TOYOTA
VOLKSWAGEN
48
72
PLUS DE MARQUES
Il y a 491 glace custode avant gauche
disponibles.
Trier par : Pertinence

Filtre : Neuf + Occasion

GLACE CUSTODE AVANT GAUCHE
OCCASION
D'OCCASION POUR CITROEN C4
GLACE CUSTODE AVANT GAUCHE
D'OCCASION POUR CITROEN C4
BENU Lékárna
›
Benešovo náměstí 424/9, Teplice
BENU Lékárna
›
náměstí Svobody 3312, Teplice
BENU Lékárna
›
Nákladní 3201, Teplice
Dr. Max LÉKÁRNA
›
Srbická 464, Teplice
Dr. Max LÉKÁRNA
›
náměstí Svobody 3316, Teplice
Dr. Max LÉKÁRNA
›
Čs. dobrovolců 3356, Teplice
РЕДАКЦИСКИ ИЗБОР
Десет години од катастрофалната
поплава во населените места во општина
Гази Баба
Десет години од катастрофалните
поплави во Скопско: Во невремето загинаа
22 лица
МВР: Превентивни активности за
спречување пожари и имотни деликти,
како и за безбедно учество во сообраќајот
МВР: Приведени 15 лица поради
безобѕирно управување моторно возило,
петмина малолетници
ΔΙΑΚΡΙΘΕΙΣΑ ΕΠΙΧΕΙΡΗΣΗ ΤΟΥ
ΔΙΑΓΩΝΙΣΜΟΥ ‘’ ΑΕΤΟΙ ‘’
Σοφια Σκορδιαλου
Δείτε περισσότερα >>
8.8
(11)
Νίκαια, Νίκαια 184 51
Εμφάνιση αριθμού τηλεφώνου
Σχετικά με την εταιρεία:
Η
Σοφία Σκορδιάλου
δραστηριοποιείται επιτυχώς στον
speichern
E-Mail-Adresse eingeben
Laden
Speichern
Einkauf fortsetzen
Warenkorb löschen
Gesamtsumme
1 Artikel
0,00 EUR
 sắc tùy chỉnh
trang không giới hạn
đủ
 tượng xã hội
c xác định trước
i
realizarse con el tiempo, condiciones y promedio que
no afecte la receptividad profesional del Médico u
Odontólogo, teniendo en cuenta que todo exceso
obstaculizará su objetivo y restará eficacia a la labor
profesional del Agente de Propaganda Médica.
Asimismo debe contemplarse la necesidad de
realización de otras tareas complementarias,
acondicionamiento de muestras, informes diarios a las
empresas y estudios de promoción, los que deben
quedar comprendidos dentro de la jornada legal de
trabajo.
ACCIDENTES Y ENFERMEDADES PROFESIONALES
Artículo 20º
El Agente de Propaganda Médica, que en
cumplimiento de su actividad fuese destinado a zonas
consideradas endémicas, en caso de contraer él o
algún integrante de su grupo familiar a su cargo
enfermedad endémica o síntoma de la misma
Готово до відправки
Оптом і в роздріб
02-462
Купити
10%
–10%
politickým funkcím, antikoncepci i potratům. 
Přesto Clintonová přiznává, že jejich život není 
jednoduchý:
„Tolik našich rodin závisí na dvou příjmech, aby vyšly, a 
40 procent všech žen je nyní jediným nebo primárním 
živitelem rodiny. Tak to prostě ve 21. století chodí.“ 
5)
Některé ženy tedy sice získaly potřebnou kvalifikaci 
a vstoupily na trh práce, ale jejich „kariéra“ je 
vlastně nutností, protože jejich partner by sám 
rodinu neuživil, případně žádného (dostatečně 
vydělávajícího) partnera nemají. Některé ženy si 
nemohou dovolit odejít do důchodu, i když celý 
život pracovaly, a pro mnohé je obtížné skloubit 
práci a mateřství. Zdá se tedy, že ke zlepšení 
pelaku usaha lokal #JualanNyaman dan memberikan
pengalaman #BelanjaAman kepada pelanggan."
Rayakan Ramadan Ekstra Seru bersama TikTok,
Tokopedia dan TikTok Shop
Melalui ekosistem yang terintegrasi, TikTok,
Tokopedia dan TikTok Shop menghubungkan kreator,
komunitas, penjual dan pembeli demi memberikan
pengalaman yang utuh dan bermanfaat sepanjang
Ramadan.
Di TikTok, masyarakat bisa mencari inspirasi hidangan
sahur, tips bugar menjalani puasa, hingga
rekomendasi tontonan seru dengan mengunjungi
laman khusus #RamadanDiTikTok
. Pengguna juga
• • • • • • •
__THE TASK__
Among the lines above, find those carrying the word "pengalaman" and copy them out.

__ANSWER SECTION__
pengalaman #BelanjaAman kepada pelanggan."
pengalaman yang utuh dan bermanfaat sepanjang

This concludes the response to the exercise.